Перед Балканской кампанией


   Вечером 6 февраля Гитлер снова выехал в Мюнхен, а 7-го – опять отправился в «Бергхоф» и с некоторыми перерывами оставался на Оберзальцберге до середины марта. Февраль в горах был месяцем очень приятным, служебная нагрузка – невелика. Подготовка к «Барбароссе» и вступлению в Грецию велась по плану. Воздушная война, отчасти ввиду крайне плохой погоды, шла на убыль. А в целом то, что мы находимся в войне, почти не замечалось. Фюрер принял югославских государственных деятелей – премьер-министра Цветковича и его министра иностранных дел Марковича для подробной продолжительной беседы. Он хотел уговорить их вступить в пакт Трех держав. Разговор был открытым и непринужденным, но вопрос о вступлении так и повис в воздухе.
   24 февраля Гитлер поехал в Мюнхен, чтобы во второй половине дня произнести в праздничном зале «Хофбройхауза» речь по случаю дня основания партии.

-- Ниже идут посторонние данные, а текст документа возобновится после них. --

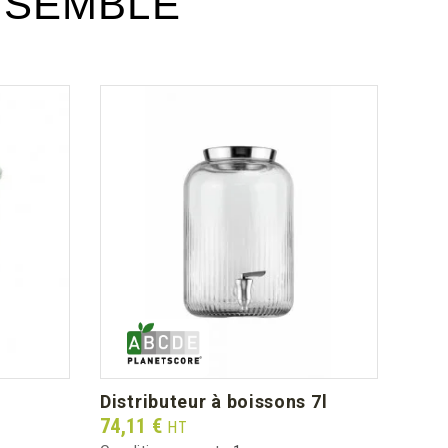
NSEMBLE
distributeur à boissons 7l
the
Prix
Prix
74,11 €
65,1
HT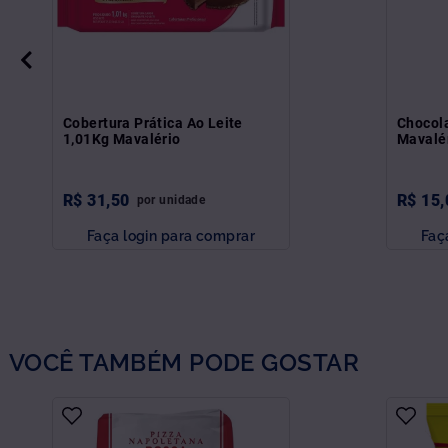
Cobertura Prática Ao Leite
Chocol
1,01Kg Mavalério
Mavalé
R$
31
,
50
R$
15
,
por
unidade
Faça login para comprar
Faç
VOCÊ TAMBÉM PODE GOSTAR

Он особенно подчеркнул в ней свою дружбу с Муссолини: «Наши противники все еще не понимают, что если я однажды назвал человека моим другом, то буду стоять за этого человека всеми силами и своим отношением к нему торговать не стану». Далее фюрер говорил о свершениях германского вермахта и немецкого народа, не оставляя никакого сомнения в своем убеждении, что «наша борьба, как была благословлена Провидением до сих пор, так и останется такой впредь».
   Вечером 28-го мы поездом выехали в Вену – Гитлер хотел 1 марта принять участие в приеме Болгарии в Тройственный пакт. Этот торжественный акт состоялся во дворце Бельведер в присутствии болгарского премьер-министра Филова, графа Чиано, посла Осимы и Риббентропа. В заключение церемонии фюрер дал в Бельведере завтрак. А в то же самое время немецкие саперы работали на Дунае, возводя три больших моста для сосредоточения германских войск против Греции. По этим мостам чуть позже вермахт маршем вступит на болгарскую территорию, что сознательно замышлялось Гитлером как мера против России. Ведь Молотов во время своего визита в Берлин в ноябре 1940 г. высказал большой интерес России к Болгарии. Фюрер тогда ему ответа не дал. Теперь он этот ответ получил.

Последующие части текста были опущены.